▸ **Exercise objective**
Go through the material below, tally each line containing "Seade", and write the tally alone.

▸ **Data section**
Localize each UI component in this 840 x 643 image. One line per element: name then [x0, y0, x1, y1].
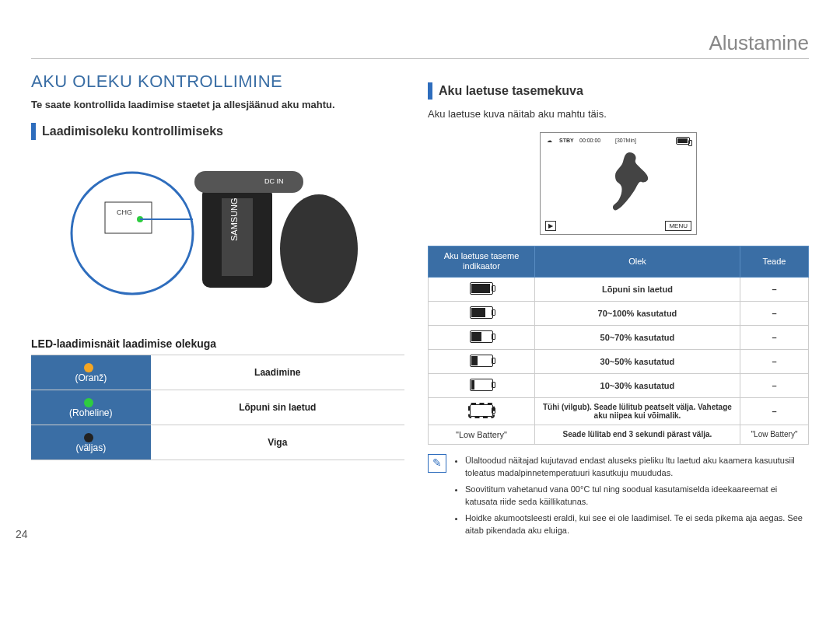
camera-diagram: CHG SAMSUNG DC IN	[62, 148, 373, 327]
led-off-icon	[84, 433, 93, 442]
divider	[31, 58, 809, 59]
table-row: Tühi (vilgub). Seade lülitub peatselt vä…	[429, 397, 809, 425]
page-title: AKU OLEKU KONTROLLIMINE	[31, 72, 404, 92]
cloud-icon: ☁	[547, 138, 552, 144]
svg-rect-9	[194, 171, 303, 193]
th-status: Olek	[534, 246, 740, 277]
stby-label: STBY	[559, 138, 574, 143]
sub-heading-left-label: Laadimisoleku kontrollimiseks	[42, 124, 223, 138]
note-box: ✎ Ülaltoodud näitajad kujutavad endast a…	[428, 454, 809, 540]
led-orange-icon	[84, 363, 93, 372]
led-caption: LED-laadimisnäit laadimise olekuga	[31, 337, 404, 350]
svg-text:CHG: CHG	[117, 208, 132, 216]
sub-heading-right-label: Aku laetuse tasemekuva	[439, 84, 583, 98]
table-row: 70~100% kasutatud –	[429, 301, 809, 325]
battery-30-icon	[470, 355, 493, 367]
battery-70-icon	[470, 306, 493, 319]
battery-10-icon	[470, 379, 493, 391]
led-green-icon	[84, 398, 93, 407]
note-icon: ✎	[428, 454, 446, 473]
table-row: Lõpuni sin laetud –	[429, 277, 809, 301]
table-row: (Oranž) Laadimine	[31, 355, 404, 390]
battery-table: Aku laetuse taseme indikaator Olek Teade…	[428, 246, 809, 444]
led-status: Laadimine	[151, 355, 404, 390]
skater-silhouette-icon	[611, 150, 665, 212]
table-row: 10~30% kasutatud –	[429, 373, 809, 397]
note-list: Ülaltoodud näitajad kujutavad endast alu…	[454, 454, 809, 540]
table-row: 50~70% kasutatud –	[429, 325, 809, 349]
list-item: Soovititum vahetanud vana 00°C tul ning …	[465, 483, 809, 508]
intro-right: Aku laetuse kuva näitab aku mahtu täis.	[428, 107, 809, 121]
table-row: (väljas) Viga	[31, 425, 404, 460]
battery-full-icon	[470, 282, 493, 295]
heading-bar	[31, 123, 36, 140]
intro-text: Te saate kontrollida laadimise staetet j…	[31, 98, 404, 112]
list-item: Ülaltoodud näitajad kujutavad endast alu…	[465, 454, 809, 480]
svg-rect-1	[105, 202, 152, 233]
heading-bar	[428, 82, 432, 100]
list-item: Hoidke akumootsleesti eraldi, kui see ei…	[465, 512, 809, 537]
svg-text:SAMSUNG: SAMSUNG	[229, 198, 239, 242]
remain-label: [307Min]	[615, 138, 636, 143]
battery-blink-icon	[470, 404, 493, 417]
table-row: "Low Battery" Seade lülitab end 3 sekund…	[429, 425, 809, 444]
th-msg: Teade	[740, 246, 808, 277]
sub-heading-right: Aku laetuse tasemekuva	[428, 82, 809, 100]
sub-heading-left: Laadimisoleku kontrollimiseks	[31, 123, 404, 140]
lcd-screen-thumbnail: ☁ STBY 00:00:00 [307Min] ▶ MENU	[540, 132, 697, 235]
chapter-heading: Alustamine	[31, 31, 809, 55]
time-label: 00:00:00	[579, 138, 600, 143]
table-row: 30~50% kasutatud –	[429, 349, 809, 373]
table-row: (Roheline) Lõpuni sin laetud	[31, 390, 404, 425]
led-status: Lõpuni sin laetud	[151, 390, 404, 425]
svg-point-8	[280, 194, 358, 303]
battery-50-icon	[470, 330, 493, 343]
th-indicator: Aku laetuse taseme indikaator	[429, 246, 535, 277]
menu-button-label: MENU	[665, 221, 691, 231]
battery-icon	[676, 137, 690, 145]
play-button-icon: ▶	[545, 221, 556, 231]
led-status: Viga	[151, 425, 404, 460]
svg-text:DC IN: DC IN	[264, 177, 284, 185]
led-table: (Oranž) Laadimine (Roheline) Lõpuni sin …	[31, 355, 404, 460]
page-number: 24	[16, 528, 28, 540]
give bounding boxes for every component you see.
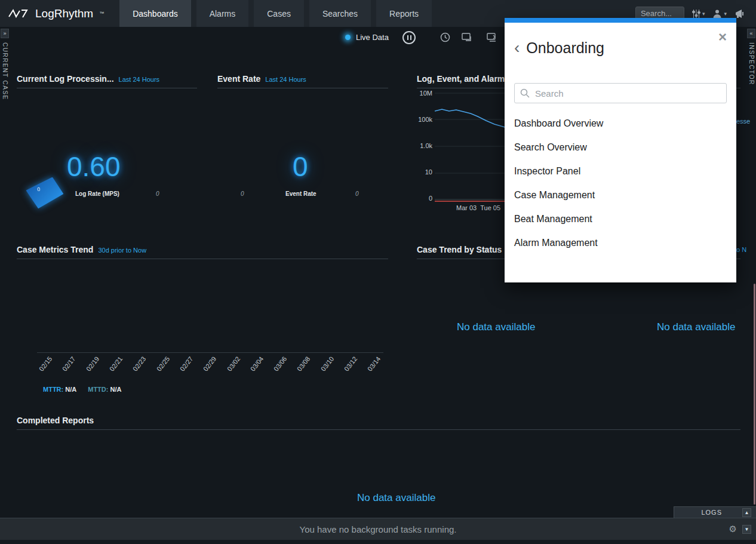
collapse-statusbar-button[interactable]: ▼ xyxy=(742,525,751,534)
onboarding-topic-item[interactable]: Beat Management xyxy=(505,207,736,231)
nav-tab[interactable]: Alarms xyxy=(196,0,249,27)
date-tick-label: 03/10 xyxy=(319,355,335,373)
gauge-value: 0 xyxy=(37,186,41,192)
megaphone-icon xyxy=(735,9,746,19)
announcements-button[interactable] xyxy=(735,9,746,19)
date-tick-label: 03/02 xyxy=(225,355,241,373)
widget-title-case-metrics: Case Metrics Trend30d prior to Now xyxy=(17,245,146,254)
chevron-down-icon: ▾ xyxy=(702,11,705,17)
log-event-alarm-x-axis: Mar 03Tue 05 xyxy=(456,204,500,211)
date-tick-label: 03/12 xyxy=(343,355,358,373)
user-menu-button[interactable]: ▾ xyxy=(712,9,727,19)
logs-drawer-tab[interactable]: LOGS ▲ xyxy=(674,506,756,518)
clipped-range-text[interactable]: to N xyxy=(735,246,756,253)
expand-logs-button[interactable]: ▲ xyxy=(742,508,751,517)
window-plus-icon xyxy=(462,33,472,42)
onboarding-topic-item[interactable]: Search Overview xyxy=(505,136,736,159)
log-rate-gauge: 0 xyxy=(26,178,63,208)
onboarding-topic-item[interactable]: Alarm Management xyxy=(505,231,736,255)
mttr-label: MTTR: xyxy=(43,386,63,393)
onboarding-topic-item[interactable]: Dashboard Overview xyxy=(505,112,736,136)
event-rate-range[interactable]: Last 24 Hours xyxy=(265,76,306,83)
user-icon xyxy=(712,9,722,19)
onboarding-search-input[interactable] xyxy=(514,83,727,103)
log-rate-value: 0.60 xyxy=(67,150,121,183)
logrhythm-logo[interactable]: LogRhythm™ xyxy=(0,0,119,27)
live-data-label: Live Data xyxy=(356,33,389,42)
clipped-legend-text: esse xyxy=(736,118,756,125)
logo-tm: ™ xyxy=(99,11,104,16)
down-triangle-icon: ▼ xyxy=(745,527,749,532)
time-range-button[interactable] xyxy=(440,32,450,45)
completed-reports-no-data: No data available xyxy=(357,492,435,504)
onboarding-topic-item[interactable]: Inspector Panel xyxy=(505,159,736,183)
y-tick-label: 1.0k xyxy=(420,142,432,149)
widget-title-case-trend: Case Trend by Status xyxy=(417,245,502,254)
current-case-rail: » CURRENT CASE xyxy=(1,29,9,100)
x-tick-label: Mar 03 xyxy=(456,204,477,211)
gear-icon[interactable]: ⚙ xyxy=(729,524,737,534)
mttd-label: MTTD: xyxy=(88,386,108,393)
current-case-rail-label[interactable]: CURRENT CASE xyxy=(2,42,8,100)
log-processing-range[interactable]: Last 24 Hours xyxy=(119,76,159,83)
date-tick-label: 02/23 xyxy=(131,355,147,373)
event-rate-label: Event Rate xyxy=(285,190,316,197)
date-tick-label: 02/29 xyxy=(202,355,217,373)
logrhythm-logo-icon xyxy=(8,8,30,20)
status-message: You have no background tasks running. xyxy=(300,524,457,534)
date-tick-label: 02/19 xyxy=(85,355,100,373)
date-tick-label: 03/14 xyxy=(366,355,382,373)
inspector-rail-label[interactable]: INSPECTOR xyxy=(748,42,755,85)
completed-reports-title: Completed Reports xyxy=(17,416,94,425)
add-widget-button[interactable] xyxy=(462,33,472,44)
onboarding-header: ‹ Onboarding xyxy=(505,23,736,57)
widget-title-log-processing: Current Log Processin...Last 24 Hours xyxy=(17,74,159,84)
y-tick-label: 100k xyxy=(418,116,432,123)
close-icon[interactable]: × xyxy=(718,30,727,44)
expand-inspector-icon[interactable]: « xyxy=(747,29,755,38)
export-dashboard-button[interactable] xyxy=(487,33,497,44)
inspector-rail: « INSPECTOR xyxy=(747,29,755,85)
date-tick-label: 02/27 xyxy=(179,355,194,373)
case-metrics-x-axis: 02/1502/1702/1902/2102/2302/2502/2702/29… xyxy=(37,355,382,362)
far-right-no-data: No data available xyxy=(657,321,756,333)
date-tick-label: 03/06 xyxy=(272,355,288,373)
date-tick-label: 03/04 xyxy=(249,355,265,373)
pause-live-data-button[interactable] xyxy=(402,31,416,44)
sliders-icon xyxy=(692,9,700,19)
onboarding-topic-list: Dashboard OverviewSearch OverviewInspect… xyxy=(505,103,736,255)
log-event-alarm-y-axis: 10M100k1.0k100 xyxy=(414,90,432,202)
back-chevron-icon[interactable]: ‹ xyxy=(514,41,520,54)
case-trend-no-data: No data available xyxy=(457,321,535,333)
date-tick-label: 02/17 xyxy=(61,355,76,373)
y-tick-label: 0 xyxy=(429,195,432,202)
onboarding-topic-item[interactable]: Case Management xyxy=(505,183,736,207)
mttr-value: N/A xyxy=(65,386,76,393)
nav-tab[interactable]: Cases xyxy=(254,0,304,27)
date-tick-label: 03/08 xyxy=(296,355,311,373)
case-trend-title: Case Trend by Status xyxy=(417,245,502,254)
nav-tab[interactable]: Reports xyxy=(376,0,432,27)
nav-tab[interactable]: Searches xyxy=(309,0,371,27)
status-bar-controls: ⚙ ▼ xyxy=(729,524,751,534)
event-rate-value: 0 xyxy=(293,150,308,183)
filters-menu-button[interactable]: ▾ xyxy=(692,9,705,19)
nav-tab[interactable]: Dashboards xyxy=(119,0,191,27)
logs-label: LOGS xyxy=(701,509,722,516)
widget-title-completed-reports: Completed Reports xyxy=(17,416,94,425)
bottom-strip xyxy=(0,540,756,544)
expand-current-case-icon[interactable]: » xyxy=(1,29,9,38)
live-data-indicator[interactable]: Live Data xyxy=(345,33,389,42)
onboarding-search xyxy=(514,83,727,103)
clock-icon xyxy=(440,32,450,42)
chevron-down-icon: ▾ xyxy=(724,11,727,17)
right-scrollbar[interactable] xyxy=(754,284,755,505)
case-metrics-footnote: MTTR:N/A MTTD:N/A xyxy=(43,386,121,393)
log-processing-title: Current Log Processin... xyxy=(17,74,114,84)
search-icon xyxy=(520,88,530,98)
log-rate-max-label: 0 xyxy=(156,190,159,197)
date-tick-label: 02/21 xyxy=(108,355,124,373)
window-export-icon xyxy=(487,33,497,42)
case-metrics-range[interactable]: 30d prior to Now xyxy=(98,247,146,254)
up-triangle-icon: ▲ xyxy=(745,510,749,515)
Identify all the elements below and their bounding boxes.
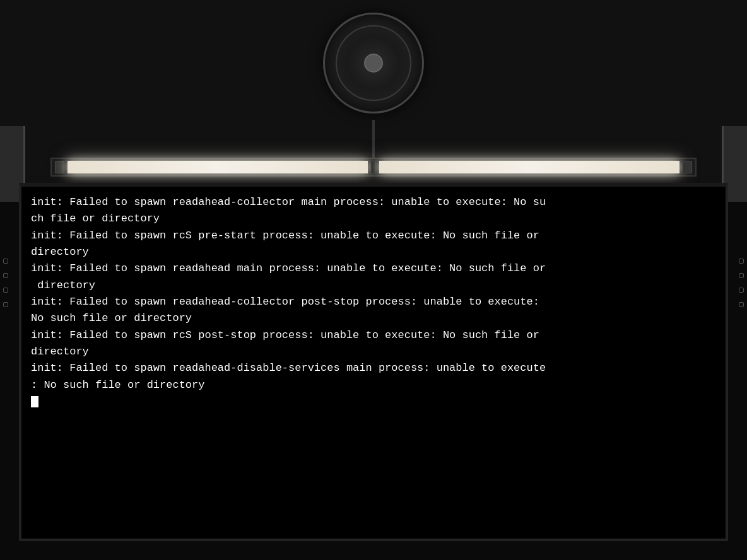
fan-inner bbox=[336, 25, 411, 101]
light-end-left bbox=[55, 161, 64, 173]
terminal-output: init: Failed to spawn readahead-collecto… bbox=[31, 194, 716, 410]
rack-hole bbox=[739, 273, 744, 278]
monitor-light-bar bbox=[50, 158, 697, 177]
rack-hole bbox=[3, 288, 8, 293]
light-segment-right bbox=[379, 161, 679, 173]
monitor-screen: init: Failed to spawn readahead-collecto… bbox=[19, 183, 728, 541]
rack-holes-right bbox=[739, 259, 744, 307]
rack-holes-left bbox=[3, 259, 8, 307]
terminal-cursor bbox=[31, 396, 38, 407]
rack-hole bbox=[3, 273, 8, 278]
light-divider bbox=[371, 161, 376, 173]
server-fan bbox=[323, 13, 424, 114]
fan-center bbox=[364, 54, 383, 73]
light-end-right bbox=[683, 161, 692, 173]
rack-hole bbox=[3, 302, 8, 307]
rack-hole bbox=[739, 288, 744, 293]
rack-hole bbox=[3, 259, 8, 264]
light-segment-left bbox=[68, 161, 368, 173]
rack-hole bbox=[739, 259, 744, 264]
terminal: init: Failed to spawn readahead-collecto… bbox=[21, 187, 726, 539]
rack-hole bbox=[739, 302, 744, 307]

▸ **Completed task**
2